What does this mean for investors? Let’s look at alternative investing approaches, including what you could do to avoid this. A few strategies you can easily deploy will make the next round trip — and, yes, there will be one — much more profitable.
First, a few words about new all-time highs.
Ned Davis Research did a study (brought to my attention by Mark Hulbert) that looked at what happened when the S&P 500 made a new market high after a bear market. Since the 1950s, there were 13 such instances. The mean bull market “continued for another 644 days — nearly two years — and, in the process, gained an additional 40.3 percent.” The median case was less impressive — the bull ran for one more year and gained more than 18 percent.
The weakest example was 2007, with the inflection point coming less than six months later and under 3 percent higher following new highs.
Why is this noteworthy? Mostly because so many investors have fought this rally the entire way up. I suspect the recency effect is to blame — the residual psychological trauma caused by the 2008-09 crash is still so fresh in people’s minds that they have become fearful of risk. Aversion to losses has investors so focused on avoiding any drawdown that they end up missing what turns out to be the best rally in a generation. New highs raise the fear of yet another market top.
This is an emotional reaction. Rather than give in to your ancient lizard brain, let’s put that big ole underutilized neocortex to work. To do that, we have to consider a few standard market metrics and see whether they tell us anything.
Valuation: Markets today are not cheap or expensive. Despite doubling since the market lows, the S&P 500 trades at 15.4 times earnings. The average for all bull markets since 1962, according to Bloomberg, is just under 20 times earnings. From a valuation perspective, markets are not unreasonably priced.

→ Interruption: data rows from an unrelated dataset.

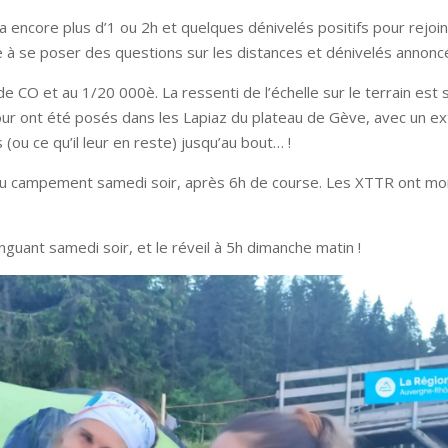
a encore plus d’1 ou 2h et quelques dénivelés positifs pour rejo
à se poser des questions sur les distances et dénivelés annoncé
e CO et au 1/20 000è. La ressenti de l’échelle sur le terrain est 
jour ont été posés dans les Lapiaz du plateau de Gève, avec un e
(ou ce qu’il leur en reste) jusqu’au bout… !
 au campement samedi soir, après 6h de course. Les XTTR ont mon
nguant samedi soir, et le réveil à 5h dimanche matin !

Market internals: Healthy markets can be described as having a strong trend, good leadership and, especially, good breadth. What that last term means is that many stocks are participating in the overall market trend. We track this through the advance-decline (A/D) line, a measure of how many stocks are rising versus falling. During market tops, we tend to see new highs made even as the A/D line diverges. This happens because major market tops are usually preceded by signs of increasingly selective buying. Think of the Nifty Fifty in the 1970s or the four horsemen of the Internet in the late 1990s. I also watch how many new 52-week highs are being made versus new lows. When this diverges from prices, it can be a warning sign.